Pleural effusion associated with immune checkpoint inhibitors is a diagnosis of exclusion. When patients with active or recent cancer develop a pleural effusion, initial management involves evaluation for malignant pleural involvement. In effusions with negative cytology after thoracentesis and high suspicion of malignancy, thoracoscopy with pleural biopsies should be performed next . Nevertheless, in a study of thoracoscopy in patients with active malignancy and pleural effusion, the majority of patients did not have malignant pleural involvement but were deemed to have nonspecific pleuritis . The effusion was then further subclassified based on clinical context and determined to be due to radiation, chemotherapy, or other etiologies. Radiation-induced pleuritis was accompanied by discolored, thickened pleura and often with a line of demarcation between normal and abnormal pleura that coincided with the radiation field. Chemotherapy-induced pleuritis usually occurred with agents known to cause effusion and relatively soon after therapy – at a mean time of 38 days after last treatment. In our case, given completely normal-appearing pleura, radiation-induced pleuritis was felt to be ruled out. Additionally, given the extended period of time since chemotherapy cessation (8 months), chemotherapy-induced pleuritis was also unlikely. As such, the remaining explanation for the effusion was atezolizumab. Of note, the patient had eosinophilia on her pleural fluid studies. In one study of drug-related effusions, 25% had eosinophilic effusions, supporting our belief that her effusion could be attributable to previous medical therapy . Pulmonary embolism is a known cause of eosinophilic pleural effusions but suspicion was low in this case with a normal echocardiogram (normal right ventricular size and function with trace tricuspid regurgitation) and resolution of symptoms with each thoracentesis. Moreover, the repeated recurrence may be consistent with a prolonged immunotherapy effect. Chronic immune checkpoint inhibitor pneumonitis is a recently described entity (ICI pneumonitis that persists despite ICI cessation) [14,15]. In our case, we may additionally be observing the first reported case of chronic immune checkpoint inhibitor pleuritis.

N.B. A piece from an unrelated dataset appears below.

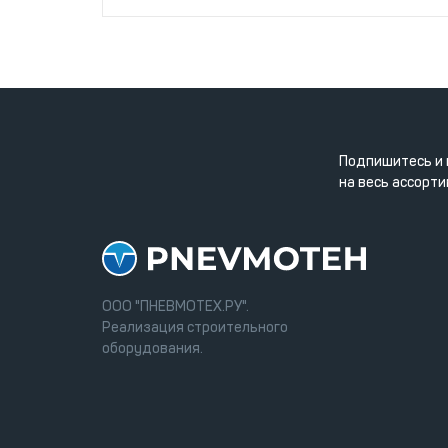
Подпишитесь и 
на весь ассорти
ООО "ПНЕВМОТЕХ.РУ".
Реализация строительного
оборудования.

Immune checkpoint inhibitors will be used more frequently as clinicians incorporate these therapies into cancer treatment regimens. With increased use, adverse events will be more frequently encountered and need to be better understood. We present the first case of chronic pleuritis with recurrent pleural effusion after atezolizumab to increase awareness for clinicians to recognize this as a potential etiology of pleural effusion. We propose that this is the first reported case of chronic immune checkpoint inhibitor pleuritis.

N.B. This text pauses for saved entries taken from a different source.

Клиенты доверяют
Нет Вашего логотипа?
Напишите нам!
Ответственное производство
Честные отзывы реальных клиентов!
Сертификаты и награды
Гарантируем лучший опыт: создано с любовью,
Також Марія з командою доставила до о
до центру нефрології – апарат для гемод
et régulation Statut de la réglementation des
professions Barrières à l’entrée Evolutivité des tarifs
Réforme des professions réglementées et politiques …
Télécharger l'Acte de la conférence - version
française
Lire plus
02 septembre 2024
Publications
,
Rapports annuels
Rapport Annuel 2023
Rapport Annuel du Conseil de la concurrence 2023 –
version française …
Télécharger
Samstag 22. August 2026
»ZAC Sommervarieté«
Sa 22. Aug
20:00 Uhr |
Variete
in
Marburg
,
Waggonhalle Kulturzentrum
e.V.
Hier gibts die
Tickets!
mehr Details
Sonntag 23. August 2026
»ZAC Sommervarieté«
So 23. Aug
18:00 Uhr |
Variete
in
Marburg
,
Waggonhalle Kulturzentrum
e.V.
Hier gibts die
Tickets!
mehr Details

FiguresFigure 1.. Normal-appearing parietal pleura (arrow) lining the anterior chest wall with serous effusion (arrowhead) and atelectatic left lung (*). Figure 2.. (A) H&E stain of parietal pleural biopsy showing lymphoid infiltration (arrowhead) and reactive mesothelial hyperplasia (arrow) consistent with chronic pleuritis (100×). (B) H&E stain of parietal pleural biopsy showing mesothelial hyperplasia (arrows) with eosinophilic infiltrate (arrowheads) (400×).